| Task description |
From the records below, output exactly the lines starting at the line with "t fixée du 1er" and ending at the line with "Eu ouviria o", both of them included, but no pictures.

──────── Records for this exercise ────────

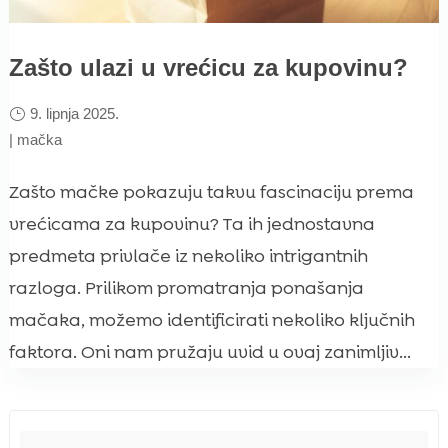
Zašto ulazi u vrećicu za kupovinu?
9. lipnja 2025.
|
mačka
Zašto mačke pokazuju takvu fascinaciju prema
vrećicama za kupovinu? Ta ih jednostavna
predmeta privlače iz nekoliko intrigantnih
razloga. Prilikom promatranja ponašanja
mačaka, možemo identificirati nekoliko ključnih
faktora. Oni nam pružaju uvid u ovaj zanimljiv...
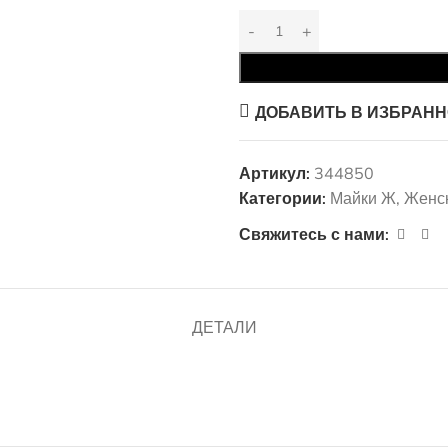
ДОБАВИТЬ В ИЗБРАН
Артикул:
344850
Категории:
Майки Ж
,
Женс
Свяжитесь с нами:
ДЕТАЛИ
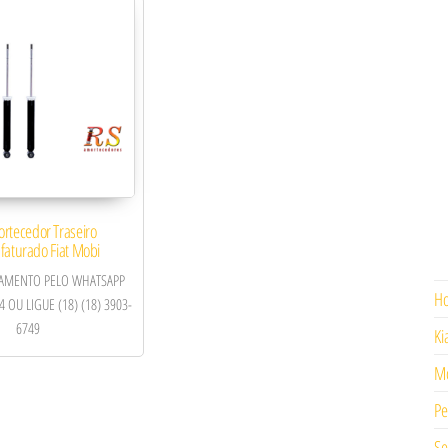
ortecedor Traseiro
aturado Fiat Mobi
ÇAMENTO PELO WHATSAPP
H
4 OU LIGUE (18) (18) 3903-
6749
Ki
Mo
Pe
Se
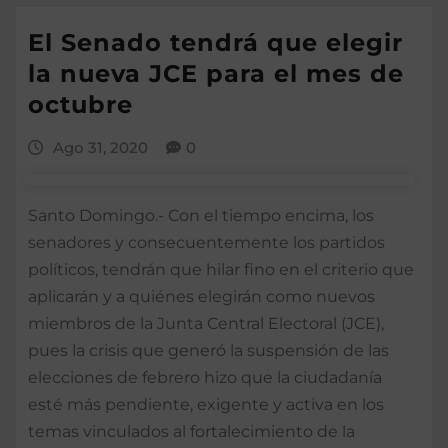
El Senado tendrá que elegir
la nueva JCE para el mes de
octubre
Ago 31, 2020
0
Santo Domingo.- Con el tiempo encima, los
senadores y consecuentemente los partidos
políticos, tendrán que hilar fino en el criterio que
aplicarán y a quiénes elegirán como nuevos
miembros de la Junta Central Electoral (JCE),
pues la crisis que generó la suspensión de las
elecciones de febrero hizo que la ciudadanía
esté más pendiente, exigente y activa en los
temas vinculados al fortalecimiento de la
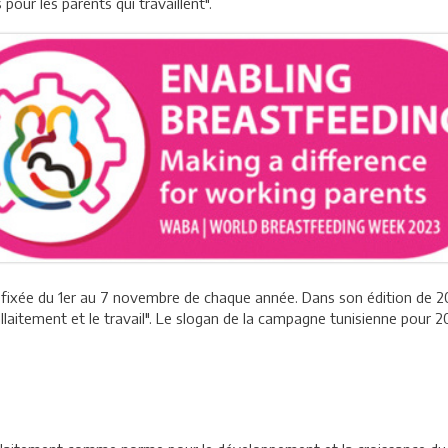
pour les parents qui travaillent".
t fixée du 1er au 7 novembre de chaque année. Dans son édition de 20
allaitement et le travail". Le slogan de la campagne tunisienne pour 2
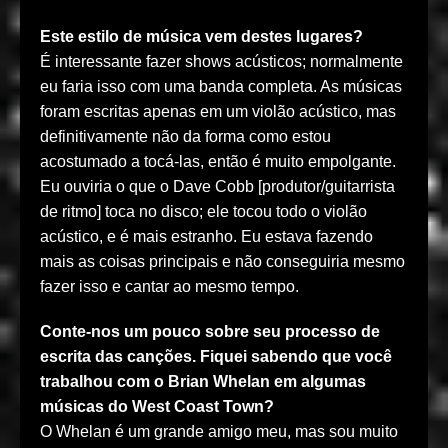
Este estilo de música vem destes lugares?
É interessante fazer shows acústicos; normalmente
eu faria isso com uma banda completa. As músicas
foram escritas apenas em um violão acústico, mas
definitivamente não da forma como estou
acostumado a tocá-las, então é muito empolgante.
Eu ouviria o que o Dave Cobb [produtor/guitarrista
de ritmo] toca no disco; ele tocou todo o violão
acústico, e é mais estranho. Eu estava fazendo
mais as coisas principais e não conseguiria mesmo
fazer isso e cantar ao mesmo tempo.
Conte-nos um pouco sobre seu processo de
escrita das canções. Fiquei sabendo que você
trabalhou com o Brian Whelan em algumas
músicas do West Coast Town?
O Whelan é um grande amigo meu, mas sou muito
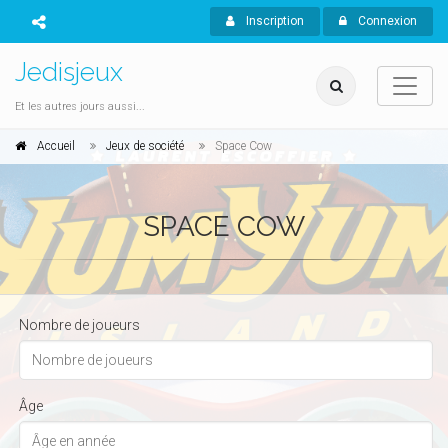
Inscription
Connexion
Jedisjeux
Et les autres jours aussi...
Accueil
Jeux de société
Space Cow
SPACE COW
Nombre de joueurs
Âge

────────

| Result of this exercise |
t fixée du 1er au 7 novembre de chaque année. Dans son édition de 20
allaitement et le travail". Le slogan de la campagne tunisienne pour 2
Este estilo de música vem destes lugares?
É interessante fazer shows acústicos; normalmente
eu faria isso com uma banda completa. As músicas
foram escritas apenas em um violão acústico, mas
definitivamente não da forma como estou
acostumado a tocá-las, então é muito empolgante.
Eu ouviria o que o Dave Cobb [produtor/guitarrista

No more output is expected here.